Et c’est par le souci de transmettre ‘uniquement’ aux jeunes Athéniens une bonne éducation professionnelle que le rappel de la question du sens de vivre et d’espérer de la part de Socrate était tragiquement entendu comme un danger et pris pour chef d’accusation contre lui. Le maître de la culture occidentale fut contradictoirement accusé de corrompre la jeunesse :

« Le texte en est à peu près celui-ci : ‘ Socrate, dit leur plainte, est coupable de corrompre la jeunesse ; de ne pas croire aux Dieux auxquels croit l’Etat, mais à des Divinités nouvelles, qui en sont différentes ’  (Ibid. 24 b).

Mais ce qui est plus étonnant c’est qu’à travers le temps, au nom de Socrate, on honore la culture occidentale en condamnant sans cesse son message !

A propos de l’oubli incompréhensible du message du procès de Socrate et de sa mort en témoignage de la séparation entre la sagesse d’homme et la connaissance des choses, Antonio Tovar a fait cette triste remarque : « Le plus terrible dans la mort de Socrate est qu’Athènes continua son chemin, comme si rien ne s’était passé »[1].

En effet, ce procès reste pour tous les temps un message de la pensée, car en ce procès de Socrate l’homme de tout temps reconnaît que, en tant que l’homme, il est la réalité humaine en crise. Les accusateurs de Socrate : Anytos, Mélétos, Lycon ainsi que les Athéniens participant de près ou de loin à la condamnation de Socrate sont en fait des gens, que nous appelons « normaux », qui de bonne foi voient en cet appel alarmant de Socrate un vrai danger pour l’ordre établi de la Cité et ‘le bon sens’ de tout le monde ! Comment ne seraient-ils pas  mécontents d’un enseignement qui puisse détourner les jeunes de la préoccupation d’apprendre un métier pour gagner la vie ? Comment ne seraient-ils pas dérangés par l’annonce de l’Inconnu qui inspire le chemin à suivre, alors que depuis toujours la Cité a intronisé tant de dieux pour se les approprier comme leurs biens suprêmes ?

Ce qui a probablement mené Micheline SAUVAGE à écrire: « On se prend, après vingt-trois siècles, à scruter passionnément la figure demi-énigmatique d’Anytos, l’accusateur principal (les deux autres, le poéterau Mélétos et l’orateur Lycon ne sont que des comparses). S’il pouvait être soupçonneux de quelque motif ignoble, il n’y aurait dans tout cela que demi-mal.

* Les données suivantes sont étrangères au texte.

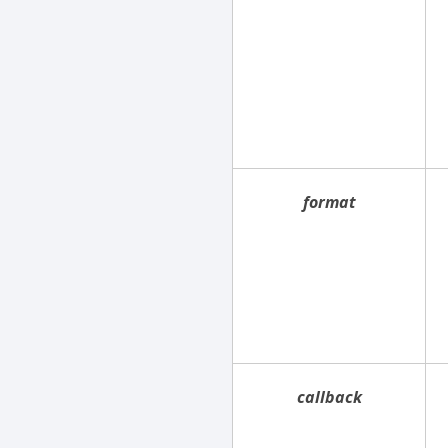
format
callback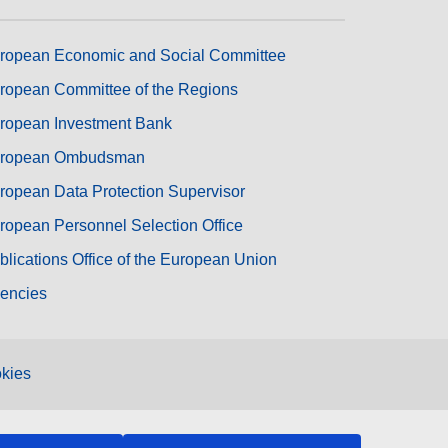
ropean Economic and Social Committee
ropean Committee of the Regions
ropean Investment Bank
ropean Ombudsman
ropean Data Protection Supervisor
ropean Personnel Selection Office
blications Office of the European Union
encies
kies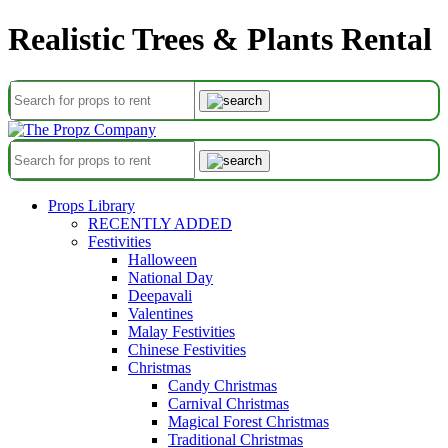
Realistic Trees & Plants Rental
Props Library
RECENTLY ADDED
Festivities
Halloween
National Day
Deepavali
Valentines
Malay Festivities
Chinese Festivities
Christmas
Candy Christmas
Carnival Christmas
Magical Forest Christmas
Traditional Christmas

Mais il n’a nulle raison décisive de douter de sa bonne fois, même s’il a acheté le concours de Mélétos et de Lycon…Anytos n’est que le personnage dans le quel s’incarne la paresse spirituelle d’Athènes, ce qu’il y a d’étroitesse en son âme et d’ankylose »[2].

Or, la pensée de Socrate va encore plus loin.  A la lumière de son message, nous reconnaîtrons que les accusateurs et les Athéniens dans le procès ne sont que les personnages dans lesquels s’incarne toute réalité humaine que, en tant qu’hommes, nous sommes tous.

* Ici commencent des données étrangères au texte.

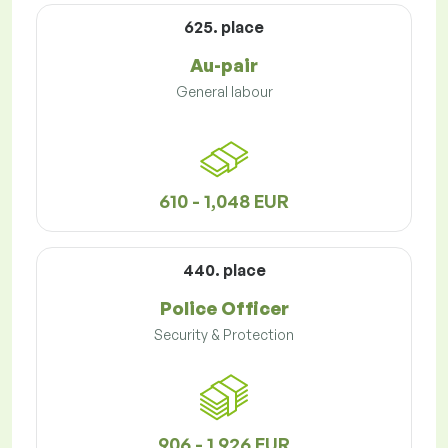
625. place
Au-pair
General labour
610 - 1,048 EUR
440. place
Police Officer
Security & Protection
906 - 1,926 EUR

Plus que jamais, le message du sage ‘marginal’ Socrate à propos de ‘transmettre’ est urgent pour notre monde occidental !

Que reste-t-il de la civilisation grecque et athénienne !

Nguyen Dang Truc
Chargé de cours à la Faculté catholique de Strasbourg




[1] Antonia TOVAR, Socrate, sa vie et son temps (Trad. de l’espagnol par H.E. DEL MEDICO (Paris, 1954), p. 409, cité par Jean BRUN dans Socrate, PUF, p. 116.
[2] Michèle SAUVAGE, Socrate et la conscience de l’homme, Paris, 1956, p. 39-41.